By JOSH GERSTEIN - Staff Reporter of the Sun
June 20, 2006 - A Long Island tort law firm that suffered abject defeat last year in a lawsuit challenging the calculation and distribution of millions of dollars in diet drug settlements recently won an extraordinarily rare court ruling breathing new life into the case.

The reversal by a New York appeals court is but a ripple in the dizzying eddies of litigation in the diet drug drama. The company that made the Fen-Phen combination, Wyeth, has set aside $22 billion for claims, attorneys' fees, and other costs of the legal morass.

In the New York case, Parker & Waichman accused Napoli Kaiser & Bern LLP of deliberately shortchanging about 440 clients the Parker firm signed up for lawsuits over the fenfluramine-phentermine anti-obsesity medication, which was pulled from the market in 1997 after being linked to heart valve failures.

In December 2005, a four-judge panel from the state appellate division unanimously reversed a trial judge's order allowing Parker & Waichman's suit to go forward. The appeals judges said the Parker firm was improperly trying to use the fee dispute to reopen the roughly 5,600 Fen-Phen cases settled by Napoli Bern for a reported total of $1 billion.

"The real attack is to the underlying settlement, and, more particularly, whether defendants engaged in any fraudulent conduct," the judges wrote last year. They also noted that a legal ethics professor and a special master oversaw the deal.

However, last month, in response to a request by the Parker firm, the appellate panel "recalled and vacated" its earlier decision. In the new ruling, the court echoed some of its earlier language about an "improper collateral at tack" on the settlement, but concluded that the Parker firm was entitled to pursue its claims that Napoli Bern mishandled cases, refused to split fees as promised, and caused some clients to seek new counsel, effectively cutting the Parker firm out. The judicial panel, which included three of the four judges who ruled on the case last year, said the Parker firm might even be entitled to details on Napoli Bern's handling of its own cases and those brought in by other firms.

A professor at Albany Law School, Michael Hutter Jr., said the court's move to reopen and revise its earlier decision was exceptional. "It really is unusual," the professor told The New York Sun. "I would think a re-argument happens once every ten years. That may even be overstating it."

Mr. Hutter said the judges deserved kudos for correcting their work. "It's good of the court to recognize we made mistake, instead of burying it," he said.

An attorney for Napoli Bern,Christopher Hitchcock, said the court's revision was inconsequential. "It was a very slight modification of the earlier decision," Mr. Hitchcock said in an interview. "The claims for fraud are all still dismissed. What remains are a handful of claimed accounting issues."

A founding partner of Parker & Waichman, Jerrold Parker, who in 2004 predicted to the Sun that Mr. Napoli's firm would "get fried" in the litigation, did not return a call seeking comment for this article.
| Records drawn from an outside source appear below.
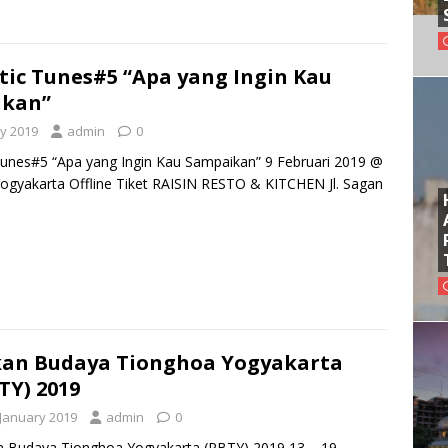
ic Tunes#5 “Apa yang Ingin Kau
ikan”
y 2019
admin
0
unes#5 “Apa yang Ingin Kau Sampaikan” 9 Februari 2019 @
gyakarta Offline Tiket RAISIN RESTO & KITCHEN Jl. Sagan
an Budaya Tionghoa Yogyakarta
TY) 2019
 January 2019
admin
0
 Budaya Tionghoa Yogyakarta (PBTY) 2019 13 – 19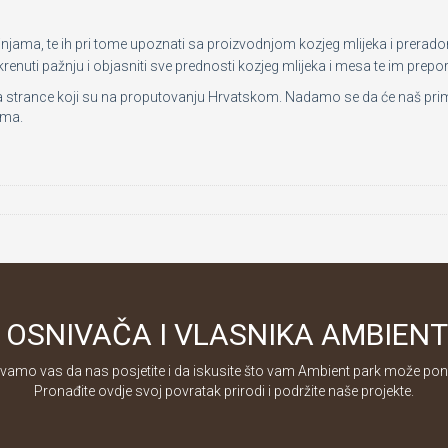
tinjama, te ih pri tome upoznati sa proizvodnjom kozjeg mlijeka i prera
skrenuti pažnju i objasniti sve prednosti kozjeg mlijeka i mesa te im pre
trance koji su na proputovanju Hrvatskom. Nadamo se da će naš primjer s
ima.
OSNIVAČA I VLASNIKA AMBIENT
vamo vas da nas posjetite i da iskusite što vam Ambient park može ponu
Pronađite ovdje svoj povratak prirodi i podržite naše projekte.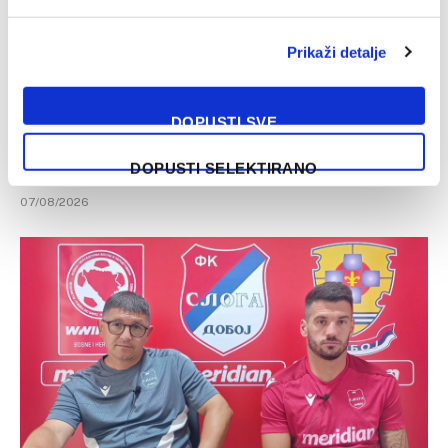
Prikaži detalje
DOPUSTI SVE
Muslera i Puzigaća odredili početne postave za meč na
DOPUSTI SELEKTIRANO
Grbavici
07/08/2026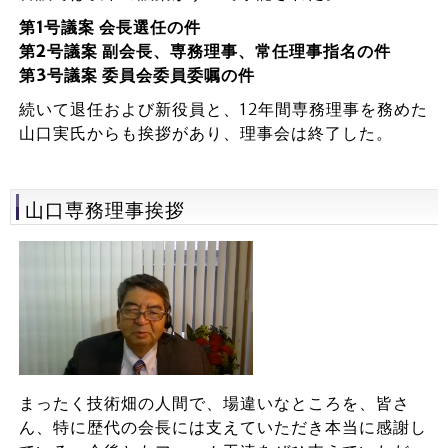
第1号議案 会長選任の件
第2号議案 副会長、専務理事、常任理事指名の件
第3号議案 委員会委員委嘱の件
続いて退任および新役員と、12年間専務理事を務めた
山口実氏からも挨拶があり、理事会は終了した。
山口専務理事挨拶
まったく技術畑の人間で、場違いなところを、皆さ
ん、特に歴代の会長には支えていただき本当に感謝し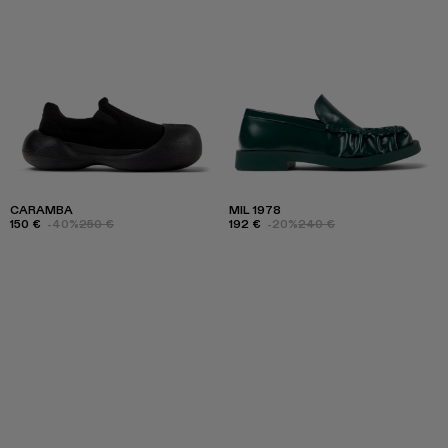
CARAMBA
MIL 1978
150 €
-40%
250 €
192 €
-20%
240 €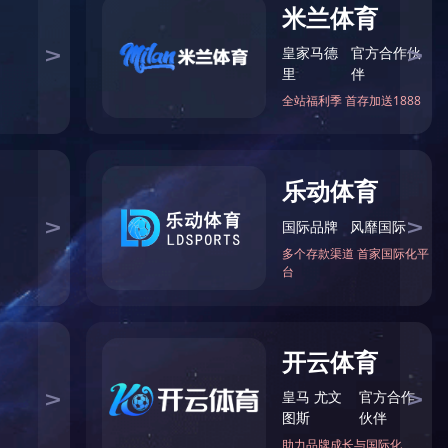
智能环境辅助监控系统平台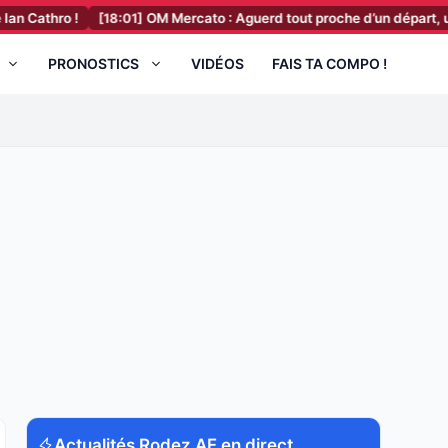
!
[18:01]
OM Mercato : Aguerd tout proche d’un départ, un détail du 
PRONOSTICS
VIDÉOS
FAIS TA COMPO !
Actualités Rodez AF en direct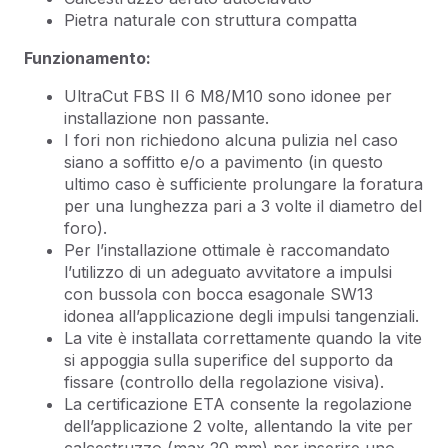
Pietra naturale con struttura compatta
Funzionamento:
UltraCut FBS II 6 M8/M10 sono idonee per
installazione non passante.
I fori non richiedono alcuna pulizia nel caso
siano a soffitto e/o a pavimento (in questo
ultimo caso è sufficiente prolungare la foratura
per una lunghezza pari a 3 volte il diametro del
foro).
Per l’installazione ottimale è raccomandato
l’utilizzo di un adeguato avvitatore a impulsi
con bussola con bocca esagonale SW13
idonea all’applicazione degli impulsi tangenziali.
La vite è installata correttamente quando la vite
si appoggia sulla superifice del supporto da
fissare (controllo della regolazione visiva).
La certificazione ETA consente la regolazione
dell’applicazione 2 volte, allentando la vite per
calcestruzzo (max 20 mm) per inserire uno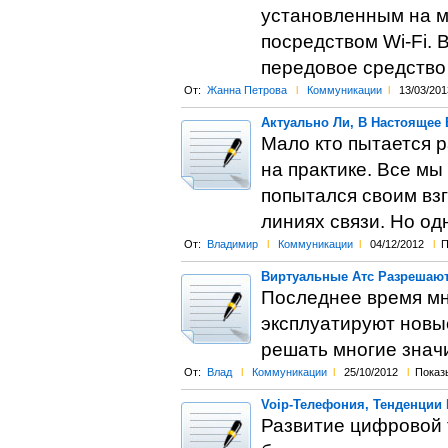
установленным на м
посредством Wi-Fi.
передовое средство
От:
Жанна Петрова
l
Коммуникации
l
13/03/201
Актуально Ли, В Настоящее
Мало кто пытается р
на практике. Все мы
попытался своим вз
линиях связи. Но од
От:
Владимир
l
Коммуникации
l
04/12/2012
l
П
Виртуальные Атс Разрешаю
Последнее время мн
эксплуатируют новы
решать многие знач
От:
Влад
l
Коммуникации
l
25/10/2012
l
Показ
Voip-Телефония, Тенденции 
Развитие цифровой 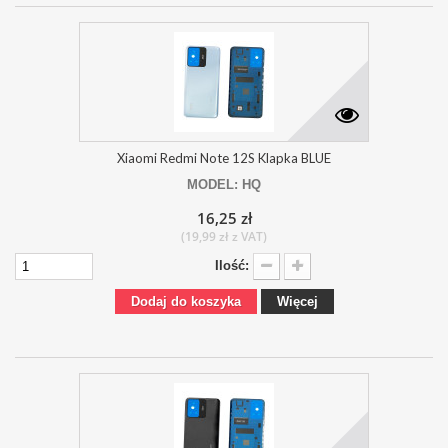
Xiaomi Redmi Note 12S Klapka BLUE
MODEL: HQ
16,25 zł
(19,99 zł z VAT)
Ilość:
Dodaj do koszyka
Więcej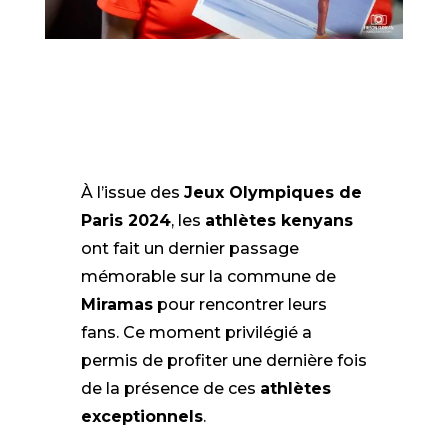
À l’issue des
Jeux Olympiques de
Paris 2024
, les
athlètes kenyans
ont fait un dernier passage
mémorable sur la commune de
Miramas
pour rencontrer leurs
fans. Ce moment privilégié a
permis de profiter une dernière fois
de la présence de ces
athlètes
exceptionnels
.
The dispute also shines a light on a practice in which tort law firms known as "advertisers"gather up "inventories" of hundreds or thousands of clients and then shuffle them to other firms, known as "warehousers," which combine the cases to negotiate a settlement.

A partner at Napoli Bern, Paul Napoli, complained to the Sun in 2004 that the Parker firm wanted fees on cases for which the firm had done no work, beyond placing an advertisement for clients. Asked why his firm agreed to pay up to 50% of the usual attorneys' fees to a firm doing no work, Mr. Napoli said he had been tricked.

Given typical contingency arrangements, Mr. Napoli's firm is likely to have received between $160 million and $330 million in connection with the settled diet drug cases. The Parker firm claims it got only $5.3 million for its cases.

While a billion-dollar settlement for a single law firm may seem large, it could be argued that the company, Wyeth, got a good deal. In 2004, a Texas jury returned a $1 billion verdict on behalf of an individual former fen-phen user who developed a fatal lung condition.The company is appealing.

Last year, a federal judge in Manhattan, Laura Swain, dismissed a class action lawsuit brought against the Napoli firm on behalf of the firm's roughly 5,600 Fen-Phen clients. Judge Swain said arbitration clauses in retainer agreements signed by the clients were enforceable and foreclosed the federal suit.

A former associate at Napoli Bern also instituted a class action suit against Parker & Waichman, alleging that it cheated its clients by collecting referral fees when it had done to work.

In 2002, a federal judge in Philadelphia, Harvey Bartle, ordered a halt to payments in thousands of fen-phen cases after evidence emerged that doctors, including one that prepared hundreds of reports for the Napoli firm, used improper criteria in assessing heart damage. Napoli Bern denied the charge and accused Wyeth of trying to back out of the settlement.

More than two dozen people, including a Mississippi attorney, have been charged criminally in a federal investigation of fraud stemming from the fenphen litigation.


A life that beats the odds

By Warren King

Seattle Times medical reporter

Now: 20 years after transplant Doug Hoxworth, 59, of Wenatchee, with wife Susan and daughter Katy Boreson, left. His medical battles continue.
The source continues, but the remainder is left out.